[pypy-dev] Fwd: New Javascript parser in the works

Sat Apr 28 18:22:50 CEST 2007

Florian Schulze wrote:
 > On Sat, 28 Apr 2007 02:50:38 +0200, Leonardo Santagada
 > <santagada at gmail.com> wrote:
 >
 >
 >>> Now about semicolons, how should I deal with them? in the spec the
 >>> grammar doesn't deal with them and in the mozilla one I don't see
 >>> how they are doing it also. As we have set that as the parsing
 >>> module works today it is not possible to do automatic semicolon
 >>> insertion, can we do "forced semicolon presence" as seen on C and
 >>> Java? (some lightbulb just lightened up here, maybe I should look
 >>> for the grammar of any of those two languages)
 >
 > This is the biggest and hardest problem about js parsing. The spec does
 > define how to handle it, I'm not sure now how the grammar reflects that
 > though. Looking at C doesn't help, because there it always needs to be
 > present and can't be replaced with newlines. The problem with a js 
parser
 > is, that newlines aren't really whitespace, just like in python. But 
the
 > rules are weird, because newlines are only sometimes relevant, not
 > everytime. A js parser which doesn't handle this correctly is in my
 > opinion just wrong. You couldn't parse any real world javascript with it.

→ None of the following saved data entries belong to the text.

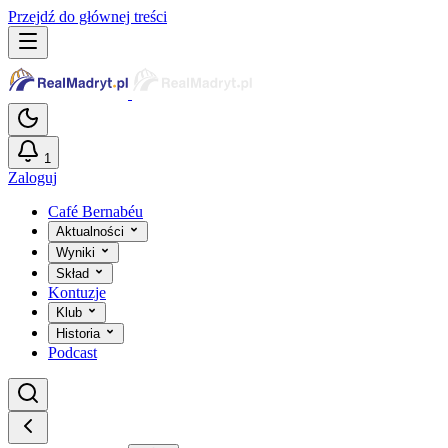
Przejdź do głównej treści
1
Zaloguj
Café Bernabéu
Aktualności
Wyniki
Skład
Kontuzje
Klub
Historia
Podcast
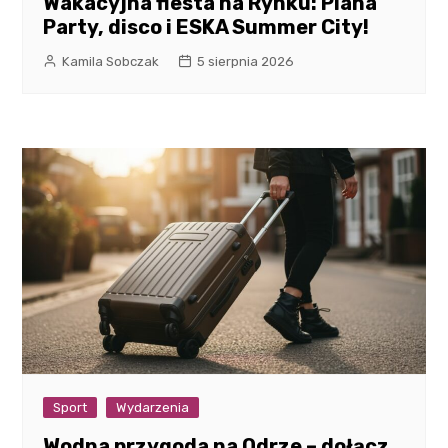
Wakacyjna fiesta na Rynku: Piana
Party, disco i ESKA Summer City!
Kamila Sobczak
5 sierpnia 2026
Sport
Wydarzenia
Wodna przygoda na Odrze – dołącz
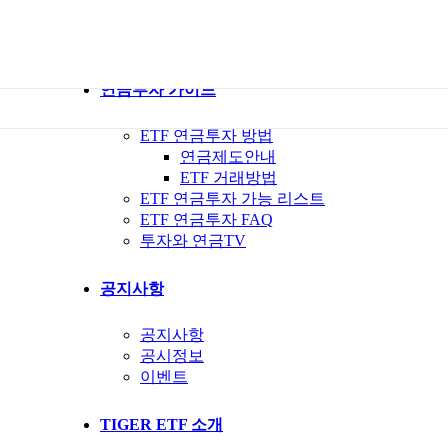
ETF 가이드북
ETF Q&A 모아보기
연금투자 가이드
ETF 연금투자 방법
연금제도안내
ETF 거래방법
ETF 연금투자 가능 리스트
ETF 연금투자 FAQ
투자와 연금TV
공지사항
공지사항
공시정보
이벤트
TIGER ETF 소개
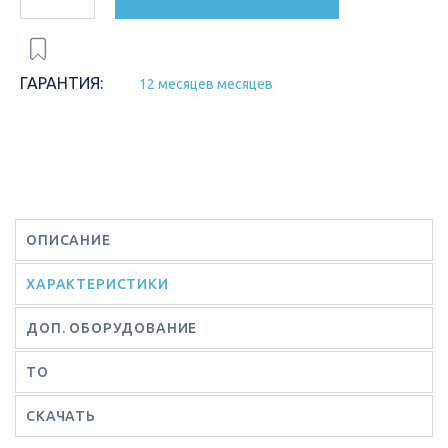
ГАРАНТИЯ:
12 месяцев месяцев
ОПИСАНИЕ
ХАРАКТЕРИСТИКИ
ДОП. ОБОРУДОВАНИЕ
ТО
СКАЧАТЬ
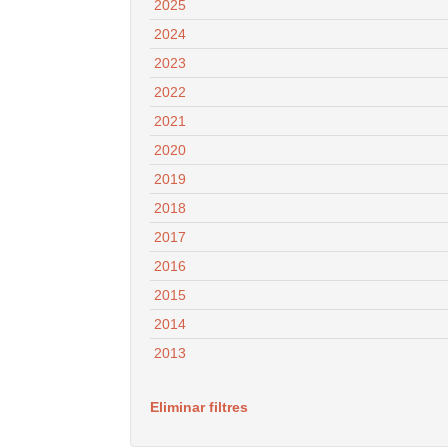
2025
2024
2023
2022
2021
2020
2019
2018
2017
2016
2015
2014
2013
Eliminar filtres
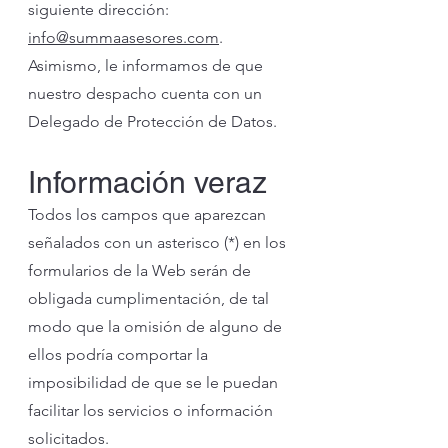
siguiente dirección:
info@summaasesores.com
.
Asimismo, le informamos de que
nuestro despacho cuenta con un
Delegado de Protección de Datos.
Información veraz
Todos los campos que aparezcan
señalados con un asterisco (*) en los
formularios de la Web serán de
obligada cumplimentación, de tal
modo que la omisión de alguno de
ellos podría comportar la
imposibilidad de que se le puedan
facilitar los servicios o información
solicitados.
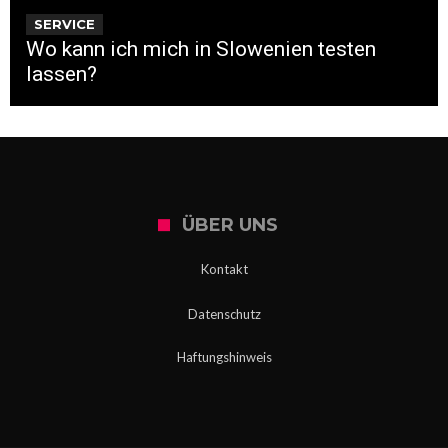
SERVICE
Wo kann ich mich in Slowenien testen
lassen?
ÜBER UNS
Kontakt
Datenschutz
Haftungshinweis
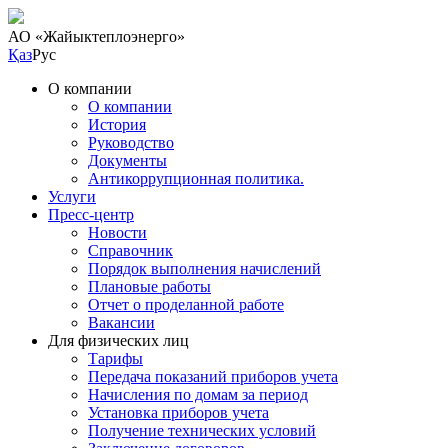
АО «Жайык
теплоэнерго»
Қаз
Рус
О компании
О компании
История
Руководство
Документы
Антикоррупционная политика.
Услуги
Пресс-центр
Новости
Справочник
Порядок выполнения начислений
Плановые работы
Отчет о проделанной работе
Вакансии
Для физических лиц
Тарифы
Передача показаний приборов учета
Начисления по домам за период
Установка приборов учета
Получение технических условий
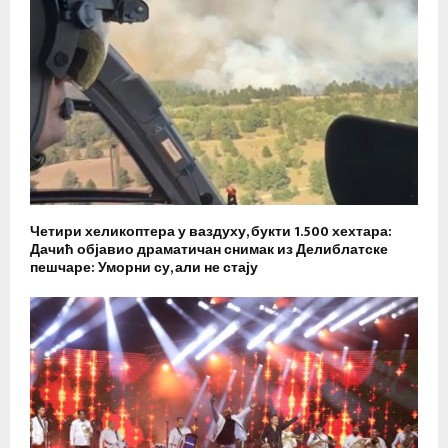
Четири хеликоптера у ваздуху, букти 1.500 хехтара:
Дачић објавио драматичан снимак из Делиблатске
пешчаре: Уморни су, али не стају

The part of the spec that describes the automatic semicolon insertion is
completely silly, in my opinion. It goes something like this:

     When, as the program is parsed from left to right, a token (called
     the offending token) is encountered that is not allowed by any
     production of the grammar, then a semicolon is automatically
     inserted before the offending token if one or more of the following
     conditions is true:

     ...

This is completely crazy, because it effectively forces you to write a
parser using a left-to-right parsing technique and also a parser that
works by doing exactly one token lookahead. The second part is what
makes packrat parsing fail, since it uses arbitrary many tokens
lookahead, so you cannot really determine what an "offending token" is
since you cannot distinguish it from normal backtracking. I don't see
how you can fix that, really.

Now you have basically two choices: you can change force all semicolons
to be inserted, which makes most code out there not parse.  The other
one is more brainstormy-like, it does not work as I describe but maybe
someone has an idea to get it to work: you could change the grammar to
be very lenient with semicolons (at least for a packrat parser this
might be easy) meaning that it will programs as valid that existing
Javascript engines will reject. Something like this:

     a = b c = d

would be valid. This opens its own set of problems such as:

     a = b
     ++ c

Which would most likely be parsed to be equivalent to:

     a = b++;
     c;

Whereas with the spec it is:

     a = b;
     ++c;

No clue how to fix that, yet.

Cheers,

Carl Friedrich